Working data below:
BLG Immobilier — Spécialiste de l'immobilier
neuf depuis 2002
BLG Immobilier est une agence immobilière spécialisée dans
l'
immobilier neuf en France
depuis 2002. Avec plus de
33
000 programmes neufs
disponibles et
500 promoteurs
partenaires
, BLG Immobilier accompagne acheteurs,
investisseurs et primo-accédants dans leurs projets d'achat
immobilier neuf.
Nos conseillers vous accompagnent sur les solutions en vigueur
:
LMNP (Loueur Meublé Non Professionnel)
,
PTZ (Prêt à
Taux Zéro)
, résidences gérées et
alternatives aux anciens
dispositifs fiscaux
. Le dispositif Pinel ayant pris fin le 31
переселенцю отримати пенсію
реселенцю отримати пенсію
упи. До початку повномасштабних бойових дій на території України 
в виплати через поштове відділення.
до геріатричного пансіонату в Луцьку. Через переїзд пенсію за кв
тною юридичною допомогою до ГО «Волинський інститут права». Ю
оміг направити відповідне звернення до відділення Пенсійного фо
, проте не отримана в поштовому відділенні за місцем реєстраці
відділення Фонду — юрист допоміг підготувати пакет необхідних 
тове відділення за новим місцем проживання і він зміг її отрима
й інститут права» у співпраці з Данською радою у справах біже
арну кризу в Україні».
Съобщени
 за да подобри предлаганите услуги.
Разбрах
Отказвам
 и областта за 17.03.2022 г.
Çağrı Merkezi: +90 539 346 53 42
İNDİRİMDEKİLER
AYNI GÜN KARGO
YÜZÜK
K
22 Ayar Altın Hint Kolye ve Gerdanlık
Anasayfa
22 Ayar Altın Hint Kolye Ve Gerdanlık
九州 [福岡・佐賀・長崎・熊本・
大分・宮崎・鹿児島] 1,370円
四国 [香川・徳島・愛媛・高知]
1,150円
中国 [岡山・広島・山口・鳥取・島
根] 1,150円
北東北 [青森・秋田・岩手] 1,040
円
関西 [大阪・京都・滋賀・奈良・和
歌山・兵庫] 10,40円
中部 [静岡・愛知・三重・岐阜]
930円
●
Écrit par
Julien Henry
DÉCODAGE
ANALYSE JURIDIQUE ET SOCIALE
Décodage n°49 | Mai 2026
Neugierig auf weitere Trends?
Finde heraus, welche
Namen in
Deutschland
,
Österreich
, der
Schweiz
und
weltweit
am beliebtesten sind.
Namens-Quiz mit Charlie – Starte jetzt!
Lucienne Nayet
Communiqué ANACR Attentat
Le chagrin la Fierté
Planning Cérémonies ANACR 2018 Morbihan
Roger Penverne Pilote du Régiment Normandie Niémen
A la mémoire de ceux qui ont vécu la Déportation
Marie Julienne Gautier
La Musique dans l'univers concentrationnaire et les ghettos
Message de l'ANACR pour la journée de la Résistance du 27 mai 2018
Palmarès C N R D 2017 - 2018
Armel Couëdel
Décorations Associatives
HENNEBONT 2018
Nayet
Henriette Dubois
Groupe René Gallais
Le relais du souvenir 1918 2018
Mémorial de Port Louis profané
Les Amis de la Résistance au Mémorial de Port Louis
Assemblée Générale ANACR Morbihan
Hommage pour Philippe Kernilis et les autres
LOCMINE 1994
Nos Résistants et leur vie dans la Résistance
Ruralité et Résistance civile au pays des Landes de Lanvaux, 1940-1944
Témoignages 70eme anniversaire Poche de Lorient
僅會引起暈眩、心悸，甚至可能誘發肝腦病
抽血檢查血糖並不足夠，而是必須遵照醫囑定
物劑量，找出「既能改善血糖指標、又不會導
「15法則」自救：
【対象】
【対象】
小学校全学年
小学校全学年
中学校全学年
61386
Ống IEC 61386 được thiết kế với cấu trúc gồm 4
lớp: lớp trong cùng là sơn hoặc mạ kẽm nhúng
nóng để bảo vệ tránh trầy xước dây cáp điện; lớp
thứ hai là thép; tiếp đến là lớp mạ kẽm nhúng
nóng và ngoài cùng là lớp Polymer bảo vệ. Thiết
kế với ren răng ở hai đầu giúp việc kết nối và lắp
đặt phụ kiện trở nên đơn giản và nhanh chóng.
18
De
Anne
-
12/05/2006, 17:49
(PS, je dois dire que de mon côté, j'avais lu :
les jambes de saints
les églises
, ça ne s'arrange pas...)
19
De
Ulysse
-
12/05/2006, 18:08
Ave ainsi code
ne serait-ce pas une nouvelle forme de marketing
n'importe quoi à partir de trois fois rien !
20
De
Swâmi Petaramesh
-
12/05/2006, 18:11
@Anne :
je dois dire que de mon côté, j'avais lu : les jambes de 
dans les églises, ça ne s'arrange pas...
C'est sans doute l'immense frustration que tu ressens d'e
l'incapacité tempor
End of Working data.
Task prompt — Write out only the lines that run from the line containing "Décorations Associatives" through the line containing "物劑量，找出「既能改善血糖指標、又不會導", both included, exactly as they appear above.

Task response —
Décorations Associatives
HENNEBONT 2018
Nayet
Henriette Dubois
Groupe René Gallais
Le relais du souvenir 1918 2018
Mémorial de Port Louis profané
Les Amis de la Résistance au Mémorial de Port Louis
Assemblée Générale ANACR Morbihan
Hommage pour Philippe Kernilis et les autres
LOCMINE 1994
Nos Résistants et leur vie dans la Résistance
Ruralité et Résistance civile au pays des Landes de Lanvaux, 1940-1944
Témoignages 70eme anniversaire Poche de Lorient
僅會引起暈眩、心悸，甚至可能誘發肝腦病
抽血檢查血糖並不足夠，而是必須遵照醫囑定
物劑量，找出「既能改善血糖指標、又不會導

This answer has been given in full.